5 min read

Morningstar Empowers Investor Success with a Unified Data Lake

By Etleap Marketing
September 21, 2021
Blog Morningstar Empowers Investor Success with a Unified Data Lake

“Just as we’ve moved from on-prem to AWS because we don’t want to be in the business of building data centers, we’re leveraging Etleap because we don’t want to be in the business of building data pipelines.”


Alex Golbin, Chief Data Officer - Morningstar

Morningstar is built on a mission of empowering investor success. To that end, as challenges arose due to different data needs, Morningstar chose to bring its datasets into a single location and leverage them for a more intuitive and powerful software experience for investors. To configure its numerous and complex pipelines, Morningstar needed an Amazon Web Services (AWS) - native Extract, Transfer and Load (ETL) solution that could be deployed quickly, and Etleap met those needs.

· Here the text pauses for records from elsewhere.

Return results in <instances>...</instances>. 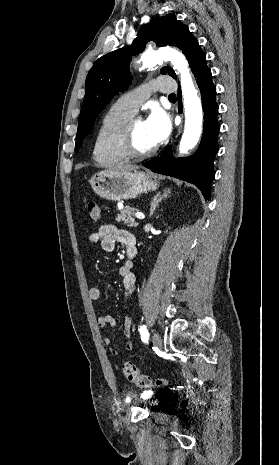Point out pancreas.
<instances>
[{
  "instance_id": "cf45deb5",
  "label": "pancreas",
  "mask_w": 279,
  "mask_h": 465,
  "mask_svg": "<svg viewBox=\"0 0 279 465\" xmlns=\"http://www.w3.org/2000/svg\"><path fill=\"white\" fill-rule=\"evenodd\" d=\"M120 213L116 217L117 222H123L125 225L129 227H136L138 223L135 222L133 218L134 209L130 208L129 206H125L123 209H119Z\"/></svg>"
}]
</instances>
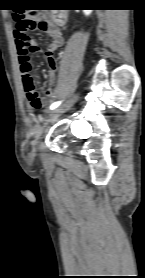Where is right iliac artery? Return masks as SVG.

“Just as we’ve moved from on-prem to AWS because we don’t want to be in the business of building data centers,” says Alex Golbin, Morningstar’s Chief Data Officer, “we’re leveraging Etleap because we don’t want to be in the business of building data pipelines.”

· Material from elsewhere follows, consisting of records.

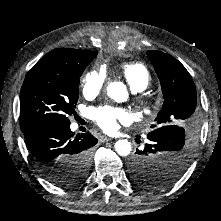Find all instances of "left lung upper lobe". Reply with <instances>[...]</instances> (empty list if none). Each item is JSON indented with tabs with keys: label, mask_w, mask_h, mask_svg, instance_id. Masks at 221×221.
I'll return each mask as SVG.
<instances>
[{
	"label": "left lung upper lobe",
	"mask_w": 221,
	"mask_h": 221,
	"mask_svg": "<svg viewBox=\"0 0 221 221\" xmlns=\"http://www.w3.org/2000/svg\"><path fill=\"white\" fill-rule=\"evenodd\" d=\"M147 56L160 79L164 103L155 119L158 127L147 135L150 142L140 153L148 169L141 175L131 173V178L145 188H162L176 181L191 160L192 144L185 141L184 128L191 133L199 121L197 94L189 72L177 59L155 50L147 51ZM153 173L165 177L150 184Z\"/></svg>",
	"instance_id": "1"
}]
</instances>
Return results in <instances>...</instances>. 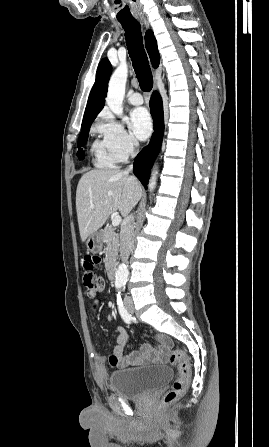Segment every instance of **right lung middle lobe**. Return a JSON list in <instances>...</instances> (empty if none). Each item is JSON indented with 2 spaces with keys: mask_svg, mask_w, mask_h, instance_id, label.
I'll use <instances>...</instances> for the list:
<instances>
[{
  "mask_svg": "<svg viewBox=\"0 0 269 447\" xmlns=\"http://www.w3.org/2000/svg\"><path fill=\"white\" fill-rule=\"evenodd\" d=\"M91 124L92 123L85 124V125H83L81 127V133H80L79 138H78V148L79 149H78V152H77V156L81 160L84 159V157H85L84 151H83V149L81 147L84 146L86 144V142H87L88 132H89Z\"/></svg>",
  "mask_w": 269,
  "mask_h": 447,
  "instance_id": "1",
  "label": "right lung middle lobe"
}]
</instances>
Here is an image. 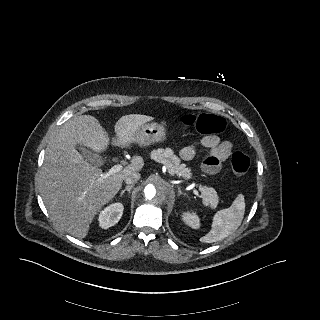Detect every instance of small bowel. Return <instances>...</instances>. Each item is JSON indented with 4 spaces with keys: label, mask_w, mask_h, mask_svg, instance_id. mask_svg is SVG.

After working together with Etleap, Morningstar gained a solution that saved the company many months of engineering work and given it the ability to pursue excellence and efficiency on an accelerated timeline.

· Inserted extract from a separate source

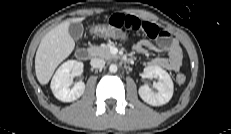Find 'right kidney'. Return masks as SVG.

An independent voice in the industry

During its nearly four-decade history, Morningstar has remained a pioneer of financial insight, built on comprehensive data and granular analysis. It’s trusted for its independent data and research, and its mission of empowering investors and helping them make informed investment decisions.

“Data is at the heart of everything we do,” explains Jeffrey Hirsch, Head of Technology for Data and Analytics at Morningstar, “Our researchers perform daily quantitative and qualitative analysis and need accurate data to make long-term, value-based assessments that we put into the hands of investors to help fuel their success.”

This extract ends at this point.